114.イメージは一瞬
 和歌山県星林高校出身のプロ野球選手に巨人小久保裕紀選手がいます。小久保選手は2002年春のオープン戦で右足靱帯を断絶し一年間を棒に振りました。そこから2004年に復活するまで困難を克服する過程で人間的に成長したと言います。
 小久保選手のモットーは「礼儀、感謝、努力」ですが、これは恩師である王監督の教えを受け継いだものです。新人時代から最後まで居残り練習をしていた姿勢は、チームの中心選手になっても変わりませんでした。その背中を見て若手は遅くまで練習を行うという新しいチームの伝統が生まれました。実力をつけることは当然ですが、気持ちの中に「礼儀、感謝、努力」がないと人間として大成しません。子ども達に指導をする時もこの精神を伝えています。
 怪我をして人間として学ぶことがあったと言います。それはリハビリを続けても成果が見えないので目標を見失ってしまうのですが、それでも復活を信じて見えないものを信じて努力をするということです。見えないものが大切なのですが、やった結果を確認出来ないと不安感が生じる上、継続の意思が弱まります。これが続けていく上で最大の敵として立ちはだかります。
 練習も同じことで、練習をしても例えば3日後に成果は現れません。一週間後、一ヵ月後でも現れないのです。成果が確認できるのは一年後、或いは数年後なのです。小さな努力を積み重ねる以外に成長する方法はありません。
 見えないものを信じて努力をすることを指して「一心に生きる」が座右の銘にしているそうです。良いことも悪いことも必然で、それは人生においてセッティングされているようなもので、節目となる時に何かを伝えてくれるために事件は起こります。それを良い方向で考えることで道を拓くことが出来ます。

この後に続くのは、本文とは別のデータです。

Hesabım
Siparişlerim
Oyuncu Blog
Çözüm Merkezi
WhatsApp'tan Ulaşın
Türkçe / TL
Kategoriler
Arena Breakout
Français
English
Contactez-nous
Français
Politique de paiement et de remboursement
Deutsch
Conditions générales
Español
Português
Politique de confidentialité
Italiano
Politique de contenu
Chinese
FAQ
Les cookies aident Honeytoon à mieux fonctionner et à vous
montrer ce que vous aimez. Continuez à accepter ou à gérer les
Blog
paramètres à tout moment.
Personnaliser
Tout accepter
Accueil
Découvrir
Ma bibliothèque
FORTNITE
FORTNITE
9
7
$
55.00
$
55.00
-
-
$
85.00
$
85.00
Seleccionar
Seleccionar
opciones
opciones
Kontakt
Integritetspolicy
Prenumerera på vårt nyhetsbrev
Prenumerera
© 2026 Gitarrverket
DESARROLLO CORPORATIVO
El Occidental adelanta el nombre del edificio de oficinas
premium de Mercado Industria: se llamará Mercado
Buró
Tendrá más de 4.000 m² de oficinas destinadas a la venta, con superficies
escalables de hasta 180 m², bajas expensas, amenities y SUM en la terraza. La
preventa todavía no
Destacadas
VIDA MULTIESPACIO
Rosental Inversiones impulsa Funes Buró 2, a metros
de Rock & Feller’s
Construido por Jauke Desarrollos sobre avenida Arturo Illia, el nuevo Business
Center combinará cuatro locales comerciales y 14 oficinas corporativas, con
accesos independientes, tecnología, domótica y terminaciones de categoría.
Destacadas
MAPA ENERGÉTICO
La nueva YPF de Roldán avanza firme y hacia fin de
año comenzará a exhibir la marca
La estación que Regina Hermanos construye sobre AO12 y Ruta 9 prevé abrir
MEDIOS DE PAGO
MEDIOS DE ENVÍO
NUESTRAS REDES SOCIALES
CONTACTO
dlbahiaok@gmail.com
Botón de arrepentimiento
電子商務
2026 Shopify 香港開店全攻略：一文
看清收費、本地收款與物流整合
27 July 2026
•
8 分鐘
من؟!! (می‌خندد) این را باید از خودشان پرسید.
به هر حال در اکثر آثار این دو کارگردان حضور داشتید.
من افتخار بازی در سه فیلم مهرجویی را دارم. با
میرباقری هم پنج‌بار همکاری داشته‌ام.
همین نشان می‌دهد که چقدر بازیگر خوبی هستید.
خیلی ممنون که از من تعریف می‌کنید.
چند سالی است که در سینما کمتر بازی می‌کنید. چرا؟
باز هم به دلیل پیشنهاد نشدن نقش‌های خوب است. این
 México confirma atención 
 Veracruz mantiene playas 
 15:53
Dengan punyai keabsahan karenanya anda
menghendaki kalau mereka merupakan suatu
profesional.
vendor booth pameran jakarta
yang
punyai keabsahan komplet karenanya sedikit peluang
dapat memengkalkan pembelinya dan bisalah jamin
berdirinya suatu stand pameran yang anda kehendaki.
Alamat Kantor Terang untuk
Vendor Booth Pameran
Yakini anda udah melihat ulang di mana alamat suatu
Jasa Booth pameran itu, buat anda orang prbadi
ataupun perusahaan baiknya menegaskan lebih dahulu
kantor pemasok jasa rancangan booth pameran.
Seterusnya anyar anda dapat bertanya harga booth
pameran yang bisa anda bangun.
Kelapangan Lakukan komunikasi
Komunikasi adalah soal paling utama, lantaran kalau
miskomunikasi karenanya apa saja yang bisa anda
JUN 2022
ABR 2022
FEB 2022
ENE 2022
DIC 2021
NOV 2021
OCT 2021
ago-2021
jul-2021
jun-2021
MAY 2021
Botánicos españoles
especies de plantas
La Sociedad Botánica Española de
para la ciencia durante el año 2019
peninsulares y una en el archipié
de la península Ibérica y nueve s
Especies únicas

 物事を良い方向に考えるために毎晩行っていることを披露してくれました。それは寝る前に一日を振り返り、その日の出来事でもっとも良かったことを思い出すのです。ホームランを打ったこと、仮に何もなくても道に綺麗な花を見つけたことも良いこととして思い浮かべます。このトレーニングは4年間続けているようで、今では寝る前には良いことだけが頭に浮かぶようになっています。
 イメージトレーニングの要諦は一瞬です。長く時間をかけてイメージを描いてもイメージとして定着しません。例えば、ホームランを打つ瞬間のフォロースルーを思い描くイメージです。実現したい瞬間を一瞬イメージしておき、忘れることで潜在的に定着させます。
 この時相手のことは考えないで、自分がどうありたいかをイメージします。相手によって変わることをイメージしても効果はありません。自分の姿をイメージしたら忘れて、今は何をすべきか行動に移すことです。

 イメージした夢を実現させるためには言葉に出すことです。小久保選手の場合は、小学校2年生から将来はプロ野球選手になると周囲に話していたそうです。周囲の反応は様々だったようですが、疑いようのない事実にすることで確信に変わります。自分の言葉に疑いを持たないことが大切です。
 自分の考えを人に話すことで反応がありますから、それで自分の考えや行為を確認することが可能です。経験を積んだらそれを言葉にすることが大切です。
 自分の経験したことを全て伝えたいと願っている小久保選手。プレッシャーのある立場でいられることに感謝をしているようでした。プレッシャーのかかる立場や場面を経験することで、人として一段高い次元に登ることが出来ます。